We developed a solution framework whose main building blocks are: (1) a solver,
used to obtain a tentative timetable by solving an event-based MIP model; (2)
a (local) trainer that uses Stochastic Programming or Robust Optimization
techniques to improve the robustness of the tentative solution by changing the
train departure/arrival times without altering the combinatorial structure of
the tentative timetable (train precedences being preserved); and (3) a black-box
validation tool, used to quantify the robustness of the solutions found by different
approaches.
The paper is organized as follows. In Section 2 we present the TTP in detail and give a natural event-based MIP formulation. In Section 3 we present
our overall solution framework, whose two main building blocks are described in
Sections 4 and 5. Extensive computational results are given in Section 7, showing that two of the new methods we propose are very fast and provide robust
solutions of comparable quality with respect to the standard (but very time consuming) Stochastic Programming approach. Finally, some conclusions are drawn
in Section 8.
2
The Nominal Model
In this section we describe the specific aperiodic TTP problem we consider, and
give a basic event-based formulation for the “nominal” version where robustness
is not taken into account.
Following [2], the aperiodic TTP can be formulated as follows: Given a railway network, described as a set of stations connected by tracks, and an ideal
train timetable, find an actual train schedule satisfying all the operational constraints and having a minimum distance from the ideal timetable.

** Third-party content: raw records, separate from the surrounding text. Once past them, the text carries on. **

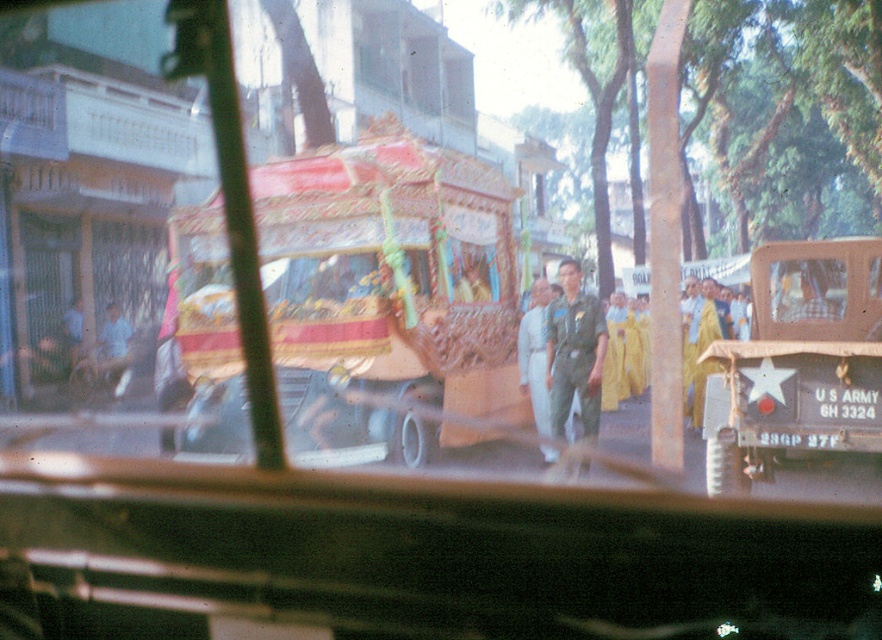 Question: Which object is closer to the camera taking this photo?

Choices:
 (A) green uniform at center
 (B) light blue uniform at center
 (C) camouflage fabric food truck at right

Answer: (C)

Question: Can you confirm if decorative wood cart at center is positioned above light blue uniform at center?

Choices:
 (A) yes
 (B) no

Answer: (A)

Question: Which object is the farthest from the green uniform at center?

Choices:
 (A) camouflage fabric food truck at right
 (B) light blue uniform at center

Answer: (A)

Question: Is decorative wood cart at center below light blue uniform at center?

Choices:
 (A) yes
 (B) no

Answer: (B)

Question: Is decorative wood cart at center behind camouflage fabric food truck at right?

Choices:
 (A) yes
 (B) no

Answer: (A)

Question: Estimate the real-world distances between objects in this image. Which object is closer to the green uniform at center?

Choices:
 (A) decorative wood cart at center
 (B) camouflage fabric food truck at right
 (C) light blue uniform at center

Answer: (C)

The entities involved in the description of the problem are the following:
railway network: a graph N = (S, L), where S is the set of stations and L is
the set tracks connecting them.
trains: a train is a simple path on the railway network N . The set of trains is
denoted by T . For each train h ∈ T we have an ideal profit πh (the profit of
the train if scheduled exactly as in the ideal timetable), a stretch penalty θh
(the train stretch being defined as the difference between the running times
in the actual and ideal timetables) and a shift penalty σh (the train shift
being defined as the absolute difference between the departure times from
the first station in the actual and ideal timetables).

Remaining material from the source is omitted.